School project back in business

Although he admitted there are still some issues to be resolved, Cayman Islands Education Minister Rolston Anglin acknowledged this week that work on the new John Gray High School was back on track.

school project

John Gray High School construction site in September.
Photo: Sherry Vanwey

The project contractor, Tom Jones International, who walked off the job on 25 September, returned to the John Gray work site on Thursday, 1 October following payment of some outstanding claims by government.

One of the key subcontractors, Caribbean Mechanical (High Schools Ltd.) 2008, has also returned to the site which is across from the University College of the Cayman Islands campus in George Town, the Caymanian Compass has learned.

Mr. Anglin said negotiations were still under way with Tom Jones International about some $15 to $17 million of work still in dispute in the John Gray project as well as the new Clifton Hunter school project in Frank Sound.

‘Some of those have not even been looked at as yet,’ Mr. Anglin said, pointing out there were some 87 requests for change orders on the school projects. He said a construction expert had been hired on as a consultant to resolve those disputes as soon as possible. The two schools were originally expected to cost just under CI$120 million combined, exclusive of fixtures and furnishings.

A spokesman for the Tom Jones said earlier this month that the firm was hopeful all remaining project issues could be resolved.

Even though work on the school projects has resumed, some concerns were expressed during Legislative Assembly’s Finance Committee about whether those two new schools would have adequate space to contain Cayman’s entire public high school population.

The new John Gray High School will house four separate student academies, each with the ability to house 250 students.
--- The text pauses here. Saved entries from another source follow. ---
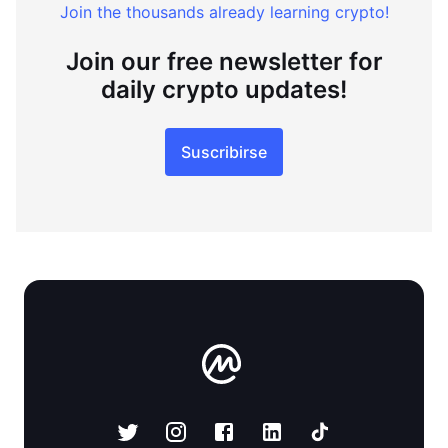
Join the thousands already learning crypto!
Join our free newsletter for
daily crypto updates!
Suscribirse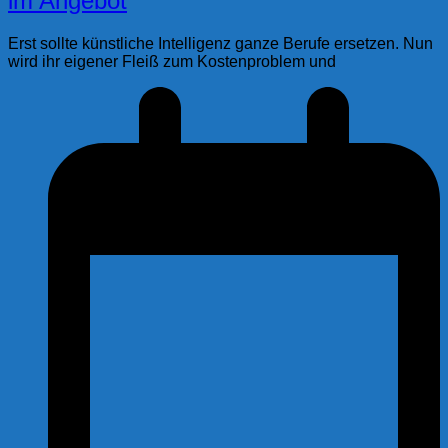
im Angebot
Erst sollte künstliche Intelligenz ganze Berufe ersetzen. Nun
wird ihr eigener Fleiß zum Kostenproblem und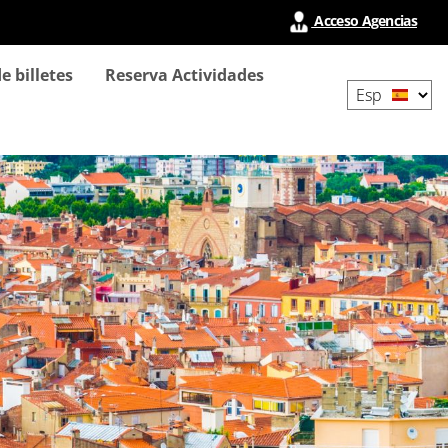
Acceso Agencias
Select
e billetes
Reserva Actividades
your
language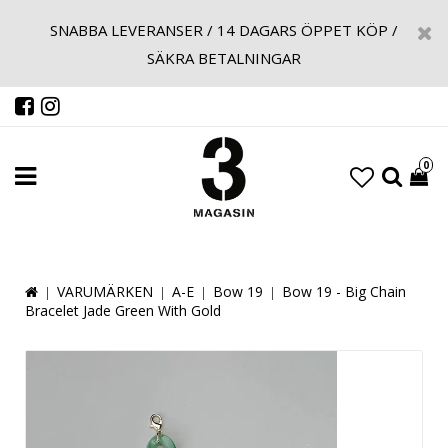
SNABBA LEVERANSER / 14 DAGARS ÖPPET KÖP /
SÄKRA BETALNINGAR
0
VARUMÄRKEN
A-E
Bow 19
Bow 19 - Big Chain
Bracelet Jade Green With Gold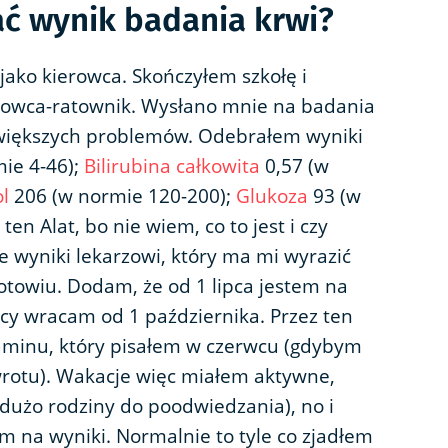
ać wynik badania krwi?
ako kierowca. Skończyłem szkołę i
rowca-ratownik. Wysłano mnie na badania
 większych problemów. Odebrałem wyniki
ie 4-46);
Bilirubina całkowita
0,57 (w
l
206 (w normie 120-200);
Glukoza
93 (w
en Alat, bo nie wiem, co to jest i czy
e wyniki lekarzowi, który ma mi wyrazić
otowiu. Dodam, że od 1 lipca jestem na
cy wracam od 1 października. Przez ten
aminu, który pisałem w czerwcu (gdybym
wrotu). Wakacje więc miałem aktywne,
dużo rodziny do poodwiedzania), no i
 na wyniki. Normalnie to tyle co zjadłem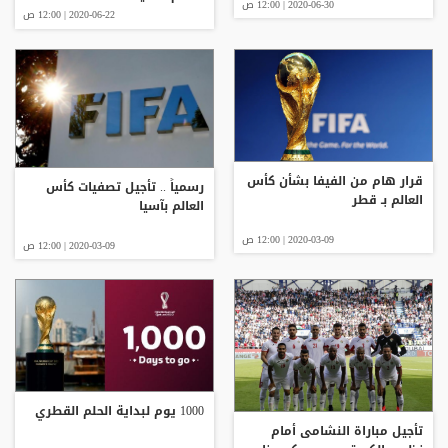
2020-06-30 | 12:00 ص
2020-06-22 | 12:00 ص
قرار هام من الفيفا بشأن كأس
رسمياً .. تأجيل تصفيات كأس
العالم بـ قطر
العالم بآسيا
2020-03-09 | 12:00 ص
2020-03-09 | 12:00 ص
1000 يوم لبداية الحلم القطري
تأجيل مباراة النشامى أمام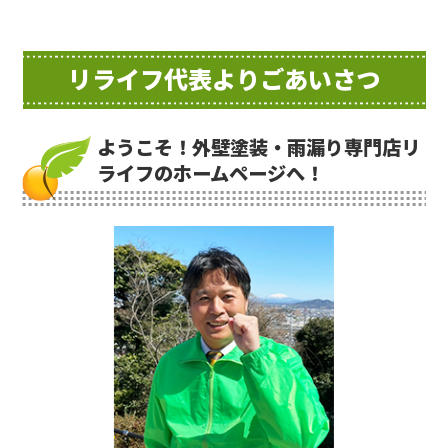
リライフ代表よりごあいさつ
ようこそ！外壁塗装・雨漏り専門店リ
ライフのホームページへ！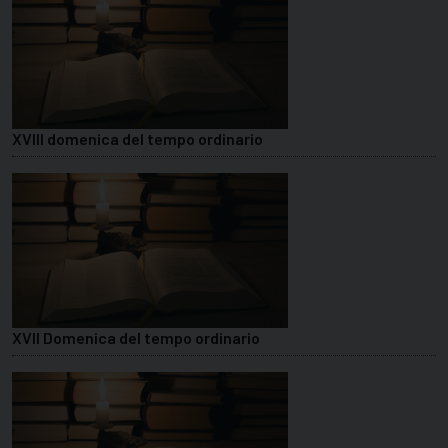
XVIII domenica del tempo ordinario
XVII Domenica del tempo ordinario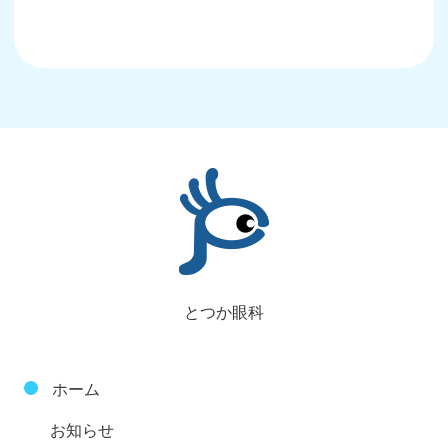
とつか眼科
ホーム
お知らせ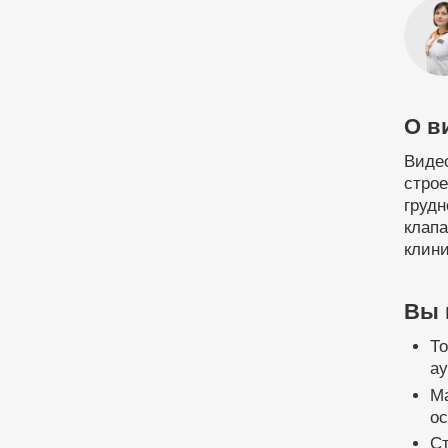
О в
Видео
строе
грудн
клап
клини
Вы 
То
а
Ма
ос
Ст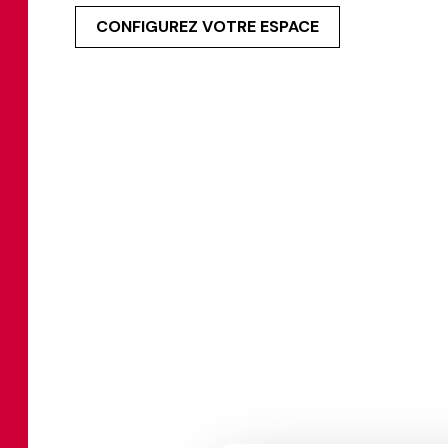
CONFIGUREZ VOTRE ESPACE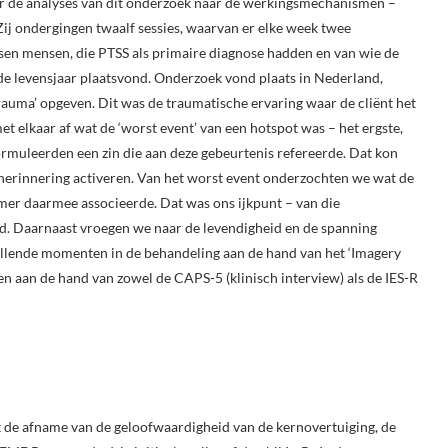
or de analyses van dit onderzoek naar de werkingsmechanismen –
 ondergingen twaalf sessies, waarvan er elke week twee
en mensen, die PTSS als primaire diagnose hadden en van wie de
e levensjaar plaatsvond. Onderzoek vond plaats in Nederland,
rauma’ opgeven. Dit was de traumatische ervaring waar de cliënt het
 elkaar af wat de ‘worst event’ van een hotspot was – het ergste,
muleerden een zin die aan deze gebeurtenis refereerde. Dat kon
e herinnering activeren. Van het worst event onderzochten we wat de
er daarmee associeerde. Dat was ons ijkpunt – van die
d. Daarnaast vroegen we naar de levendigheid en de spanning
illende momenten in de behandeling aan de hand van het ‘Imagery
aan de hand van zowel de CAPS-5 (klinisch interview) als de IES-R
t de afname van de geloofwaardigheid van de kernovertuiging, de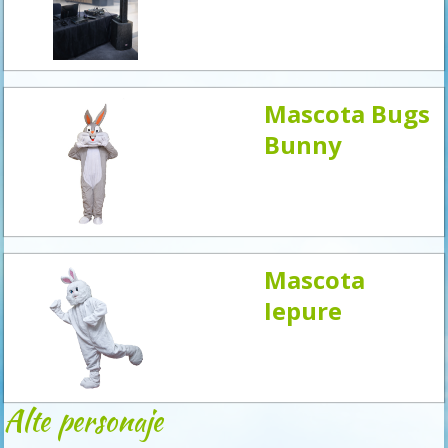
acum
Mascota Bugs
Bunny
Mascota
Iepure
Alte personaje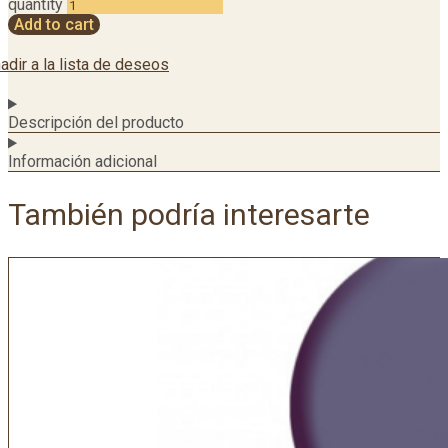
quantity
Add to cart
adir a la lista de deseos
Descripción del producto
Información adicional
También podría interesarte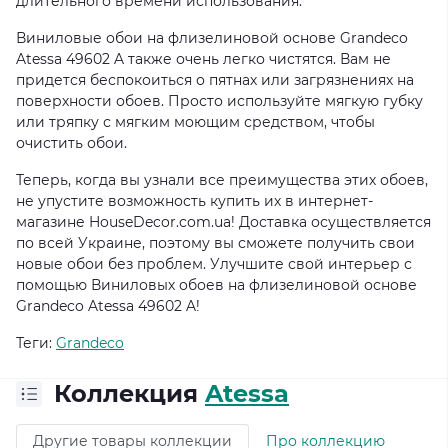
длительного времени использования.
Виниловые обои на флизелиновой основе Grandeco
Atessa 49602 A также очень легко чистятся. Вам не
придется беспокоиться о пятнах или загрязнениях на
поверхности обоев. Просто используйте мягкую губку
или тряпку с мягким моющим средством, чтобы
очистить обои.
Теперь, когда вы узнали все преимущества этих обоев,
не упустите возможность купить их в интернет-
магазине HouseDecor.com.ua! Доставка осуществляется
по всей Украине, поэтому вы сможете получить свои
новые обои без проблем. Улучшите свой интерьер с
помощью Виниловых обоев на флизелиновой основе
Grandeco Atessa 49602 A!
Теги:
Grandeco
Коллекция
Atessa
Другие товары коллекции
Про коллекцию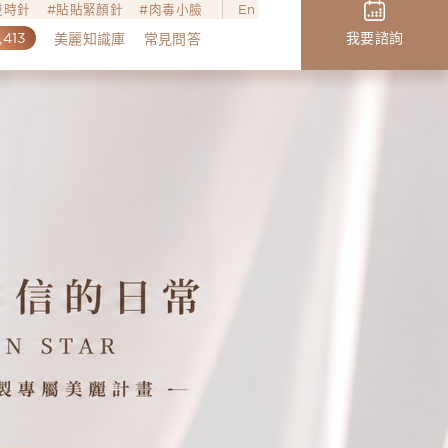
o逆時針
貼貼緊顏針
肉毒小臉
En
,413
我要諮詢
美麗知識庫
常見問答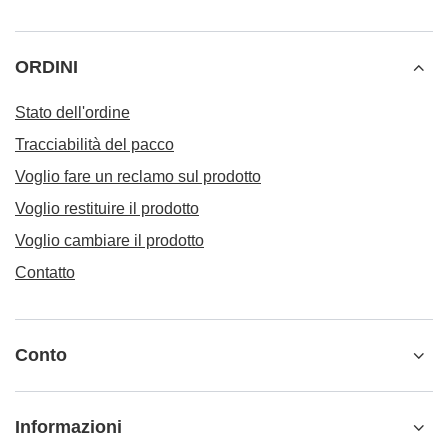
ORDINI
Stato dell'ordine
Tracciabilità del pacco
Voglio fare un reclamo sul prodotto
Voglio restituire il prodotto
Voglio cambiare il prodotto
Contatto
Conto
Informazioni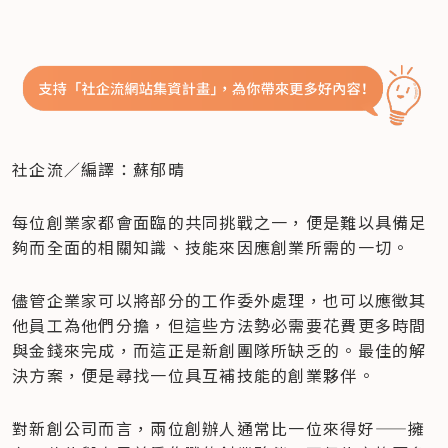
社企流／編譯：蘇郁晴
每位創業家都會面臨的共同挑戰之一，便是難以具備足
夠而全面的相關知識、技能來因應創業所需的一切。
儘管企業家可以將部分的工作委外處理，也可以應徵其
他員工為他們分擔，但這些方法勢必需要花費更多時間
與金錢來完成，而這正是新創團隊所缺乏的。最佳的解
決方案，便是尋找一位具互補技能的創業夥伴。
對新創公司而言，兩位創辦人通常比一位來得好——擁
The Clifton Hunter School will have three academies with the same capability.

However, Mr. Anglin agreed that the country’s public school population may increase sharply over the next year partly because the country’s population is increasing.

The economy might also be playing a role.

‘There have been an increasing number of students being transferred into government schools from the private school system,’ Mr. Anglin told the assembly Monday.

Originally, the Cayman Islands government had proposed to open three new high schools, with the third campus being in West Bay. The Beulah Smith High School would have allowed capacity for another 500 students.

Plans for the Beulah Smith campus had to be delayed because of budget shortfalls in the previous financial year.

Mr. Anglin said government was considering whether it would be feasible to open a fourth academy, to house an additional 250 students at the Clifton Hunter High School site. He estimated that might add some $7 million in costs to that construction project.

Former Education Minister Alden McLaughlin said student numbers ‘would not have been tight at all’ under the initial proposal being considered by the previous People’s Progressive Movement government.

‘But I believe everyone in the country will understand there are serious challenges on government’s ability to finance these projects,’ Mr. McLaughlin said.

Backbench MLA Cline Glidden, Jr. also pointed out during Finance Committee that there had apparently been no model or estimates done for what the recurring or operating costs of the two new high schools would be once they opened.

‘We can safely assume that (model) doesn’t exist?’ Mr. Glidden asked.

‘The member’s assessment is an accurate one,’ Mr. Anglin said.